A Deep Dive into Apache Flink’s DataStream API

Concepts, Connectors, Transformations, and Industry-Standard Use Cases

Parin Patel
5 min readAug 9, 2024
Flink stream processing, Quick Read, Apache Flink, Flink source, Flink Sinks, Transformation functions, Industry-standard examples of apache flink

Introduction

Apache Flink is one of the most powerful frameworks for stream processing and batch processing of large-scale data. In this blog, we’ll focus on the DataStream API, which is specifically designed for handling unbounded data streams. The DataStream API is a core component of Flink and is used to process real-time data streams in a scalable, fault-tolerant, and distributed manner.

We’ll cover everything from creating DataStreams, available connectors and sinks, transformations and operations on streams, to industry-standard examples, along with their use cases. By the end of this blog, you’ll have a comprehensive understanding of the DataStream API and how to leverage it for building robust, distributed stream processing applications.

Overview of Flink APIs

Apache Flink provides several APIs, each tailored to different types of processing tasks:

  1. DataStream API: For processing unbounded data streams (e.g., real-time event streams).
  2. DataSet API: For processing bounded datasets (e.g., batch processing).
  3. Table API & SQL: A unified API for batch and stream processing that offers relational APIs with SQL-like syntax.

In this blog, our primary focus will be on the DataStream API, as it is the backbone for real-time data processing in Flink.

Creating DataStreams

A DataStream in Flink represents a stream of data that is continuously generated from a source, such as a message queue or a sensor network. DataStreams are processed in a distributed fashion across the Flink cluster, allowing the system to handle large-scale, high-throughput data streams efficiently.

  • SocketStream: Reading from socket connections.
  • FileStream: Reading from files.
  • Kafka: Reading from Kafka topics.
  • Custom Source Functions: Defining custom data sources.

Example:

StreamExecutionEnvironment env = StreamExecutionEnvironment.getExecutionEnvironment();

// Creating a DataStream from a socket
DataStream<String> socketStream = env.socketTextStream("localhost", 9999);

// Creating a DataStream from a file
DataStream<String> fileStream = env.readTextFile("path/to/file.txt");

// Creating a DataStream from a Kafka topic
Properties properties = new Properties();
properties.setProperty("bootstrap.servers", "localhost:9092");
properties.setProperty("group.id", "test");
FlinkKafkaConsumer<String> kafkaSource = new FlinkKafkaConsumer<>("topic-name", new SimpleStringSchema(), properties);
DataStream<String> kafkaStream = env.addSource(kafkaSource);

Connectors Available for DataStream API

Flink offers a wide range of connectors to integrate with various data sources and sinks. Some of the commonly used connectors include:

Sources:

  1. Apache Kafka: For reading from Kafka topics.
  2. Kinesis: For reading from AWS Kinesis streams.
  3. RabbitMQ: For reading from RabbitMQ queues.
  4. Files: For reading from various file formats (CSV, JSON, Avro).
  5. Socket: For reading from socket streams.
  6. JDBC: For reading from relational databases.
  7. Cassandra: For reading data from Apache Cassandra tables, A NoSQL DBMS

Sinks:

  1. Apache Kafka: For writing to Kafka topics.
  2. Kinesis: For writing to AWS Kinesis streams.
  3. Elasticsearch: For writing to Elasticsearch indexes.
  4. Files: For writing to various file formats (CSV, JSON, Avro).
  5. JDBC: For writing to relational databases.
  6. HDFS: For writing to Hadoop Distributed File System.
  7. Cassandra: For writing to Apache Cassandra tables.
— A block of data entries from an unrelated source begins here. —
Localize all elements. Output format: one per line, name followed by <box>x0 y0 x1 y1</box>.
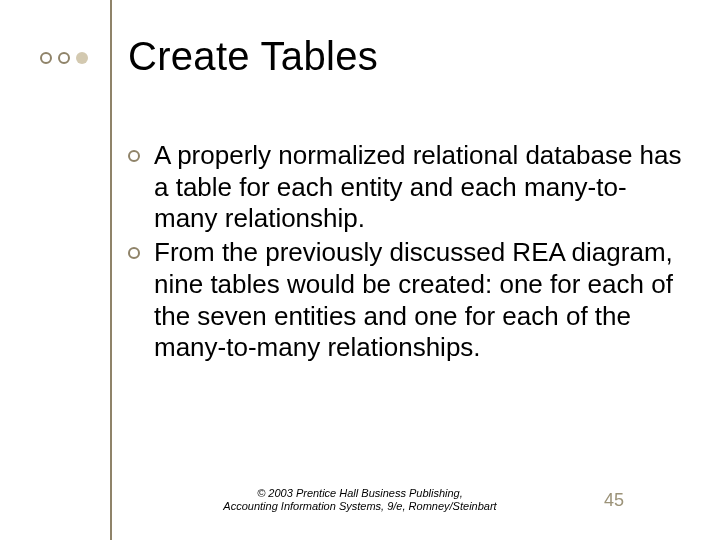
decorative-dots <box>40 52 88 64</box>
slide: Create Tables A properly normalized rela… <box>0 0 720 540</box>
footer-text: © 2003 Prentice Hall Business Publishing… <box>223 487 496 515</box>
page-number: 45 <box>604 490 624 511</box>
slide-body: A properly normalized relational databas… <box>128 140 688 366</box>
bullet-icon <box>128 247 140 259</box>
slide-title: Create Tables <box>128 34 378 79</box>
dot-icon <box>40 52 52 64</box>
list-item: A properly normalized relational databas… <box>128 140 688 235</box>
list-item: From the previously discussed REA diagra… <box>128 237 688 364</box>
footer-line-2: Accounting Information Systems, 9/e, Rom… <box>223 500 496 512</box>
vertical-divider <box>110 0 112 540</box>
footer-line-1: © 2003 Prentice Hall Business Publishing… <box>257 487 463 499</box>
dot-icon <box>76 52 88 64</box>
bullet-text: From the previously discussed REA diagra… <box>154 237 688 364</box>
bullet-text: A properly normalized relational databas… <box>154 140 688 235</box>
bullet-icon <box>128 150 140 162</box>
dot-icon <box>58 52 70 64</box>
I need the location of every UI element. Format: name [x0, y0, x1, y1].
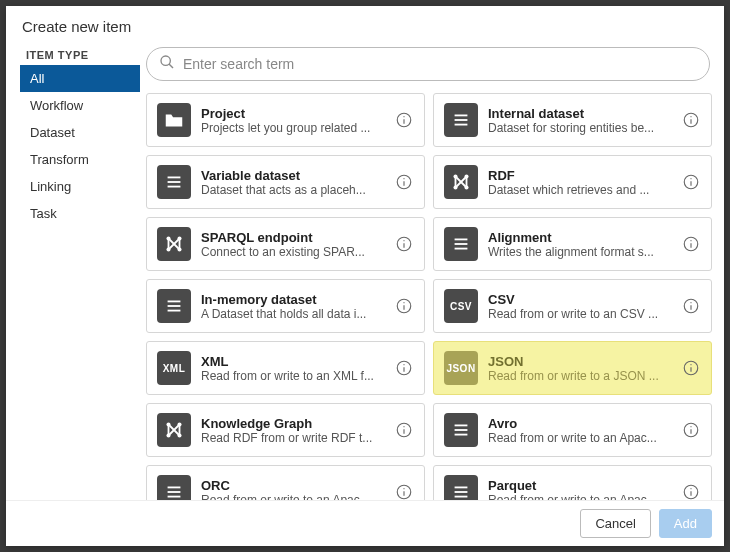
svg-point-50: [403, 302, 404, 303]
dialog-title: Create new item: [6, 6, 724, 43]
search-icon: [159, 54, 175, 74]
info-icon[interactable]: [681, 234, 701, 254]
card-title: In-memory dataset: [201, 292, 384, 307]
sidebar-item-all[interactable]: All: [20, 65, 140, 92]
item-card-rdf[interactable]: RDFDataset which retrieves and ...: [433, 155, 712, 209]
content-area: ProjectProjects let you group related ..…: [140, 43, 724, 500]
lines-icon: [444, 475, 478, 500]
info-icon[interactable]: [394, 358, 414, 378]
add-button[interactable]: Add: [659, 509, 712, 538]
dialog-body: ITEM TYPE AllWorkflowDatasetTransformLin…: [6, 43, 724, 500]
item-card-parquet[interactable]: ParquetRead from or write to an Apac...: [433, 465, 712, 500]
card-description: Dataset which retrieves and ...: [488, 183, 671, 197]
search-input[interactable]: [183, 56, 697, 72]
item-card-json[interactable]: JSONJSONRead from or write to a JSON ...: [433, 341, 712, 395]
card-description: A Dataset that holds all data i...: [201, 307, 384, 321]
item-card-orc[interactable]: ORCRead from or write to an Apac...: [146, 465, 425, 500]
info-icon[interactable]: [681, 296, 701, 316]
card-grid: ProjectProjects let you group related ..…: [146, 93, 712, 500]
info-icon[interactable]: [681, 110, 701, 130]
item-card-sparql-endpoint[interactable]: SPARQL endpointConnect to an existing SP…: [146, 217, 425, 271]
card-body: CSVRead from or write to an CSV ...: [488, 292, 671, 321]
card-description: Read from or write to a JSON ...: [488, 369, 671, 383]
card-body: AlignmentWrites the alignment format s..…: [488, 230, 671, 259]
card-title: Knowledge Graph: [201, 416, 384, 431]
svg-point-76: [690, 426, 691, 427]
card-body: Variable datasetDataset that acts as a p…: [201, 168, 384, 197]
card-body: In-memory datasetA Dataset that holds al…: [201, 292, 384, 321]
card-title: Project: [201, 106, 384, 121]
sidebar-item-linking[interactable]: Linking: [20, 173, 140, 200]
svg-point-10: [690, 116, 691, 117]
card-description: Read from or write to an CSV ...: [488, 307, 671, 321]
info-icon[interactable]: [681, 358, 701, 378]
card-body: JSONRead from or write to a JSON ...: [488, 354, 671, 383]
cancel-button[interactable]: Cancel: [580, 509, 650, 538]
card-title: Avro: [488, 416, 671, 431]
info-icon[interactable]: [394, 296, 414, 316]
lines-icon: [444, 103, 478, 137]
lines-icon: [157, 475, 191, 500]
card-body: ParquetRead from or write to an Apac...: [488, 478, 671, 501]
create-item-dialog: Create new item ITEM TYPE AllWorkflowDat…: [6, 6, 724, 546]
svg-point-44: [690, 240, 691, 241]
item-card-avro[interactable]: AvroRead from or write to an Apac...: [433, 403, 712, 457]
card-description: Connect to an existing SPAR...: [201, 245, 384, 259]
sidebar-heading: ITEM TYPE: [20, 47, 140, 65]
card-title: Variable dataset: [201, 168, 384, 183]
svg-point-4: [403, 116, 404, 117]
card-description: Writes the alignment format s...: [488, 245, 671, 259]
card-title: RDF: [488, 168, 671, 183]
item-card-project[interactable]: ProjectProjects let you group related ..…: [146, 93, 425, 147]
sidebar: ITEM TYPE AllWorkflowDatasetTransformLin…: [10, 43, 140, 500]
card-description: Read from or write to an Apac...: [488, 431, 671, 445]
sidebar-item-workflow[interactable]: Workflow: [20, 92, 140, 119]
search-box[interactable]: [146, 47, 710, 81]
svg-point-0: [161, 56, 170, 65]
svg-point-59: [690, 364, 691, 365]
graph-icon: [157, 413, 191, 447]
item-card-alignment[interactable]: AlignmentWrites the alignment format s..…: [433, 217, 712, 271]
info-icon[interactable]: [681, 420, 701, 440]
item-card-xml[interactable]: XMLXMLRead from or write to an XML f...: [146, 341, 425, 395]
card-description: Read from or write to an Apac...: [488, 493, 671, 501]
card-description: Dataset that acts as a placeh...: [201, 183, 384, 197]
item-card-in-memory-dataset[interactable]: In-memory datasetA Dataset that holds al…: [146, 279, 425, 333]
info-icon[interactable]: [394, 420, 414, 440]
graph-icon: [444, 165, 478, 199]
csv-icon: CSV: [444, 289, 478, 323]
info-icon[interactable]: [394, 234, 414, 254]
card-description: Read from or write to an XML f...: [201, 369, 384, 383]
card-title: CSV: [488, 292, 671, 307]
item-card-knowledge-graph[interactable]: Knowledge GraphRead RDF from or write RD…: [146, 403, 425, 457]
info-icon[interactable]: [681, 482, 701, 500]
card-body: SPARQL endpointConnect to an existing SP…: [201, 230, 384, 259]
graph-icon: [157, 227, 191, 261]
card-body: Knowledge GraphRead RDF from or write RD…: [201, 416, 384, 445]
sidebar-item-task[interactable]: Task: [20, 200, 140, 227]
item-card-internal-dataset[interactable]: Internal datasetDataset for storing enti…: [433, 93, 712, 147]
lines-icon: [444, 227, 478, 261]
card-description: Read from or write to an Apac...: [201, 493, 384, 501]
info-icon[interactable]: [394, 482, 414, 500]
icon-badge: CSV: [450, 301, 472, 312]
card-title: SPARQL endpoint: [201, 230, 384, 245]
card-title: XML: [201, 354, 384, 369]
card-title: ORC: [201, 478, 384, 493]
json-icon: JSON: [444, 351, 478, 385]
icon-badge: JSON: [446, 363, 475, 374]
cards-scroll[interactable]: ProjectProjects let you group related ..…: [144, 91, 714, 500]
xml-icon: XML: [157, 351, 191, 385]
item-card-csv[interactable]: CSVCSVRead from or write to an CSV ...: [433, 279, 712, 333]
info-icon[interactable]: [394, 110, 414, 130]
card-body: XMLRead from or write to an XML f...: [201, 354, 384, 383]
info-icon[interactable]: [394, 172, 414, 192]
info-icon[interactable]: [681, 172, 701, 192]
card-title: Alignment: [488, 230, 671, 245]
item-card-variable-dataset[interactable]: Variable datasetDataset that acts as a p…: [146, 155, 425, 209]
sidebar-item-transform[interactable]: Transform: [20, 146, 140, 173]
card-body: RDFDataset which retrieves and ...: [488, 168, 671, 197]
svg-line-1: [169, 64, 173, 68]
svg-point-82: [403, 488, 404, 489]
sidebar-item-dataset[interactable]: Dataset: [20, 119, 140, 146]
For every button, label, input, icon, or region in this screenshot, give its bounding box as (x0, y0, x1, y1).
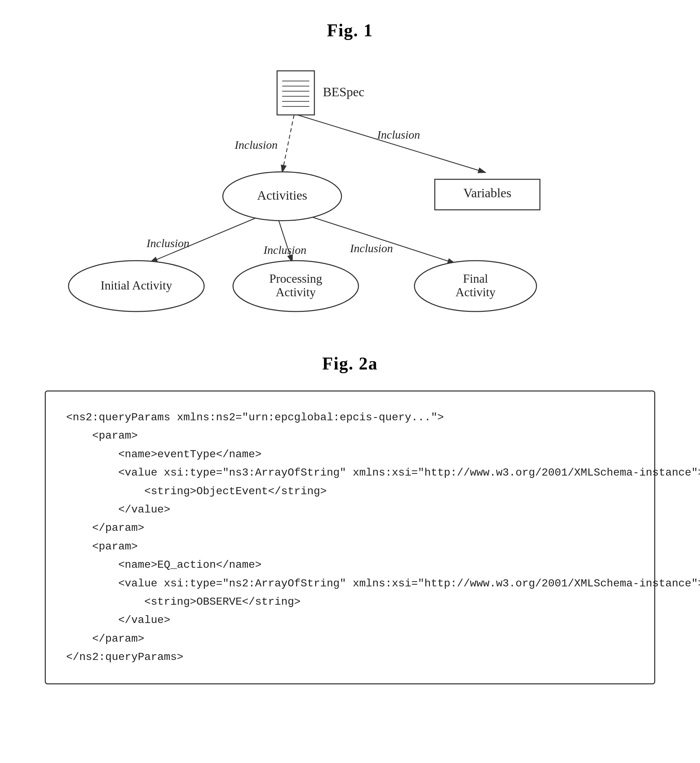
fig2a-title: Fig. 2a (322, 354, 378, 373)
svg-line-16 (313, 217, 455, 264)
svg-text:Inclusion: Inclusion (234, 139, 278, 151)
svg-line-8 (282, 115, 294, 173)
fig1-diagram: BESpec Inclusion Inclusion Activities Va… (45, 61, 655, 326)
variables-label: Variables (463, 186, 511, 200)
svg-text:Inclusion: Inclusion (146, 237, 189, 250)
processing-activity-label2: Activity (276, 286, 316, 299)
svg-text:Inclusion: Inclusion (350, 242, 393, 254)
code-box: <ns2:queryParams xmlns:ns2="urn:epcgloba… (45, 390, 655, 684)
svg-line-9 (297, 115, 486, 173)
svg-text:Inclusion: Inclusion (263, 244, 306, 256)
activities-label: Activities (257, 188, 307, 202)
final-activity-label2: Activity (455, 286, 495, 299)
bespec-label: BESpec (323, 85, 364, 99)
code-content: <ns2:queryParams xmlns:ns2="urn:epcgloba… (66, 409, 634, 666)
fig1-title: Fig. 1 (327, 20, 373, 41)
processing-activity-label1: Processing (269, 272, 322, 286)
svg-text:Inclusion: Inclusion (377, 128, 420, 141)
final-activity-label1: Final (463, 272, 488, 286)
svg-rect-1 (277, 71, 314, 115)
initial-activity-label: Initial Activity (101, 279, 172, 292)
Example of Using a Kafka Source and Sink:

// Kafka Source
FlinkKafkaConsumer<String> kafkaSource = new FlinkKafkaConsumer<>("input-topic", new SimpleStringSchema(), properties);
DataStream<String> kafkaStream = env.addSource(kafkaSource);

// Kafka Sink
FlinkKafkaProducer<String> kafkaSink = new FlinkKafkaProducer<>("output-topic", new SimpleStringSchema(), properties);
kafkaStream.addSink(kafkaSink);

Transformations and Operations on Streams

Transformations in Flink allow you to modify or filter the data in your streams. These transformations are executed in a distributed manner across the cluster, ensuring scalability and fault tolerance. Some common transformations include:

  1. Map: Applies a function to each element in the stream.
  2. FlatMap: Similar to Map but can return zero, one, or more elements.
  3. Filter: Filters elements based on a predicate.
  4. KeyBy: Groups the stream by a key, enabling distributed state management.
  5. Reduce: Combines elements in the stream using a reduce function.
  6. Window: Groups elements in the stream into windows for batch processing.
  7. Join: Joins two streams based on a common key.
  8. Union: Combines two or more streams into a single stream.

Example of Common Transformations:

// Mapping each element to its length
DataStream<Integer> lengths = kafkaStream.map(String::length);

// Filtering elements that are greater than 10
DataStream<String> filteredStream = kafkaStream
.filter(value -> value.length() > 10);

// Keying by a specific field and then reducing
DataStream<Tuple2<String, Integer>> keyedStream = kafkaStream
.map(value -> new Tuple2<>(value, 1))
.keyBy(value -> value.f0)
.reduce((value1, value2) -> new Tuple2<>(value1.f0, value1.f1 + value2.f1));

In this example, the keyBy transformation enables distributed grouping of the stream, with each group being processed independently by different parallel instances across the cluster.

Industry-Standard Example: Real-Time Fraud Detection

One of the most common use cases for the DataStream API is in fraud detection systems. These systems monitor transactions in real time and flag any suspicious activity.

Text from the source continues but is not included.